Authors: Sadie Jane Ryan*, University of Florida, Colin Jeremy Carlson, University of California at Berkeley, Erin Alicia Mordecai, Stanford University, Leah Renee Johnson, Virginia Tech
Topics: Medical and Health Geography, Quantitative Methods
Keywords: vectorborne disease, dengue, climate change, risk mapping
Session Type: Paper
Start / End Time: 12:40 PM / 2:20 PM
Room: Lafayette, Marriott, River Tower Elevators, 41st Floor
Forecasting the impacts of climate change on Aedes-borne viruses—especially dengue, chikungunya, and Zika—is a key component of public health preparedness We applied an empirically parameterized Bayesian model of Aedes-borne viruses as a function of temperature to predict current cumulative monthly global transmission risk, and projected risk in 2050 and 2070 based on general circulation models (GCMs).

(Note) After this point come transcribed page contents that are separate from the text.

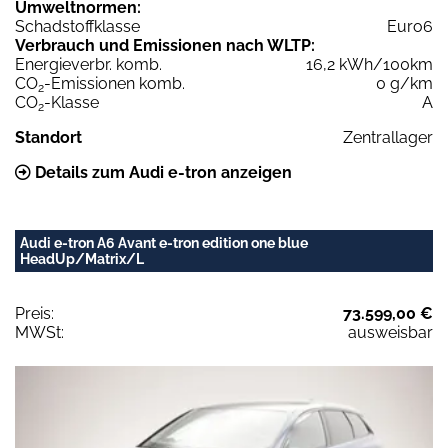
Umweltnormen:
Schadstoffklasse
Euro6
Verbrauch und Emissionen nach WLTP:
Energieverbr. komb.
16,2 kWh/100km
CO
-Emissionen komb.
0 g/km
2
CO
-Klasse
A
2
Standort
Zentrallager
Details zum Audi e-tron anzeigen
Audi e-tron A6 Avant e-tron edition one blue
HeadUp/Matrix/L
Preis:
73.599,00 €
MWSt:
ausweisbar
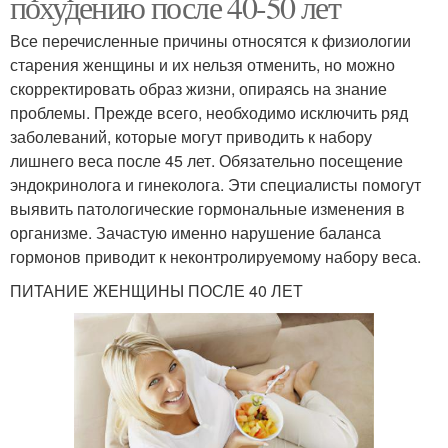
похудению после 40-50 лет
Все перечисленные причины относятся к физиологии
старения женщины и их нельзя отменить, но можно
скорректировать образ жизни, опираясь на знание
проблемы. Прежде всего, необходимо исключить ряд
заболеваний, которые могут приводить к набору
лишнего веса после 45 лет. Обязательно посещение
эндокринолога и гинеколога. Эти специалисты помогут
выявить патологические гормональные изменения в
организме. Зачастую именно нарушение баланса
гормонов приводит к неконтролируемому набору веса.
ПИТАНИЕ ЖЕНЩИНЫ ПОСЛЕ 40 ЛЕТ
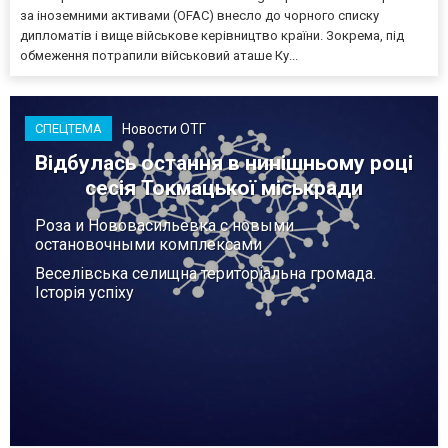
за іноземними активами (OFAC) внесло до чорного списку
дипломатів і вище військове керівництво країни. Зокрема, під
обмеження потрапили військовий аташе Ку...
Новости ОТГ
СПЕЦТЕМА
Відбулась остання в нинішньому році
сесія Токмацької міськради
Роза и Нововасильевка с новыми
остановочными комплексами
Веселівська селищна територіальна громада.
Історія успіху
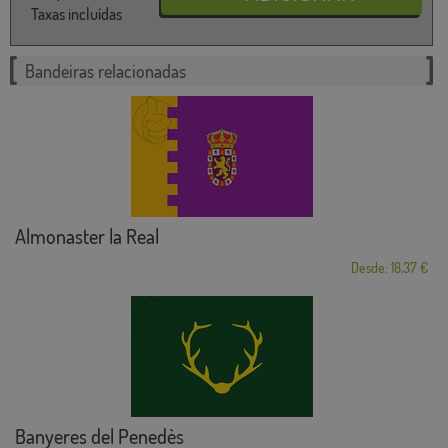
Taxas incluídas
Bandeiras relacionadas
Almonaster la Real
Desde: 18,37 €
Banyeres del Penedès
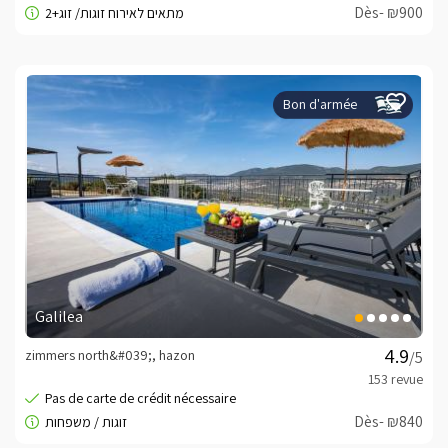
Dès- ₪900
Bon d'armée
Galilea
zimmers north&#039;, hazon
/5
Dès- ₪840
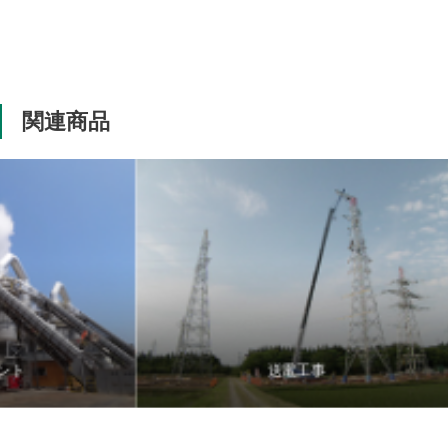
関連商品
送電工事
プラ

Our results show that shifting suitability will track optimal temperatures for transmission (26-29 °C), potentially leading to poleward shifts. Furthermore, especially for Ae. albopictus, extreme temperatures are likely to limit transmission risk in current zones of endemicity, especially the tropics. The patterns of impact of changing minimum and maximum predicted temperatures lead to idiosyncratic outcomes for people at risk in the future. Our model predicts that 6.1 billion people currently live in areas suitable for Ae. aegypti transmission, and 6.49 billion for Ae. albopictus, part of the year, under mean temperature predictions. However, this estimate varies under constraints of minimum and maximum temperatures. This also leads to a range of predictions under future scenarios: we find that some scenarios predict massive increases (1-2 billion people) of transmission suitability risk, while others predict decreased suitability. Importantly, the geographic shift in suitable temperatures as a result of climate change predictions allows for people currently at risk to entirely escape transmission, while new individuals in new areas are put at risk. We present synoptic descriptions of this range of predictions, to facilitate communication of the ranges created by climate model input variations.